Assignment> Across the lines of the records below, how many have the string "order" in them? Answer with the number alone.

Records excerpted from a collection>
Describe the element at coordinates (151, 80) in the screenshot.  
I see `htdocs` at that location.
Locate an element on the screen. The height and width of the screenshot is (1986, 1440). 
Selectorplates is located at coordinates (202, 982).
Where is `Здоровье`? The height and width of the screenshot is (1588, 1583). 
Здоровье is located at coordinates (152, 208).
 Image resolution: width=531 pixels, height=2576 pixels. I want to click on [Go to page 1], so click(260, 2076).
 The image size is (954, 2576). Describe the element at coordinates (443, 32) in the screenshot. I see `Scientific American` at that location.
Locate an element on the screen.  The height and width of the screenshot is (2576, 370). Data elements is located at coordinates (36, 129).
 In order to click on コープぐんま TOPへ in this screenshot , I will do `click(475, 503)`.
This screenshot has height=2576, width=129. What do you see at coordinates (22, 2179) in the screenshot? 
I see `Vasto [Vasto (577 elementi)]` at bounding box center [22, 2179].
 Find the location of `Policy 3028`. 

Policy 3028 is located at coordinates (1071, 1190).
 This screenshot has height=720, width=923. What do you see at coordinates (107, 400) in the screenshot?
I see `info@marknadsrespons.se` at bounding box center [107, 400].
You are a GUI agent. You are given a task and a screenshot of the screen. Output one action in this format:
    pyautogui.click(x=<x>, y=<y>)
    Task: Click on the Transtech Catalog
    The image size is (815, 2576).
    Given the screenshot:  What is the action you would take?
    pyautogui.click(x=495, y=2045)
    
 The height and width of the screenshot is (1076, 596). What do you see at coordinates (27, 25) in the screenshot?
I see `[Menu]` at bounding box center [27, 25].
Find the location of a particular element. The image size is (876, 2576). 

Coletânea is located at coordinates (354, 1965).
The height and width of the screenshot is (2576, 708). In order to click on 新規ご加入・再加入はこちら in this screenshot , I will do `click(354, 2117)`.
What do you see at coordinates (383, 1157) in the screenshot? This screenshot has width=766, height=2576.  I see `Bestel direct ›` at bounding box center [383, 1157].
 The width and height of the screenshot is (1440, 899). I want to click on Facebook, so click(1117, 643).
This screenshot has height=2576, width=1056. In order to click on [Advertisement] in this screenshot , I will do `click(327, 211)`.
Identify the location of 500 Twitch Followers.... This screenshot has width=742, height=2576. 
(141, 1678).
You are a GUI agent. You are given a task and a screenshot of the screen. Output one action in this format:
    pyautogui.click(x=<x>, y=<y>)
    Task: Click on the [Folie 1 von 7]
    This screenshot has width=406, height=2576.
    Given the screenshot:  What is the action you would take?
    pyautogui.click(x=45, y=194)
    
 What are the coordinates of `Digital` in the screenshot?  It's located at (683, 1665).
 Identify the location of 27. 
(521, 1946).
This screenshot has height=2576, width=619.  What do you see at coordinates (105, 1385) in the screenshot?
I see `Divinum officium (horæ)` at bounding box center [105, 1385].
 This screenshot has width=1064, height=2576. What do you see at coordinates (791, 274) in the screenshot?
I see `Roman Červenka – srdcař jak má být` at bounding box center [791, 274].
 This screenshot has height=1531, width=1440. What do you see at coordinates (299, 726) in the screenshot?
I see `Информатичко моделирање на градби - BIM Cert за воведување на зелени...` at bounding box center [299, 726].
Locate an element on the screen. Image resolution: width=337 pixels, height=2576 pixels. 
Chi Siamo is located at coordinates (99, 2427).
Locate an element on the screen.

Solution> 3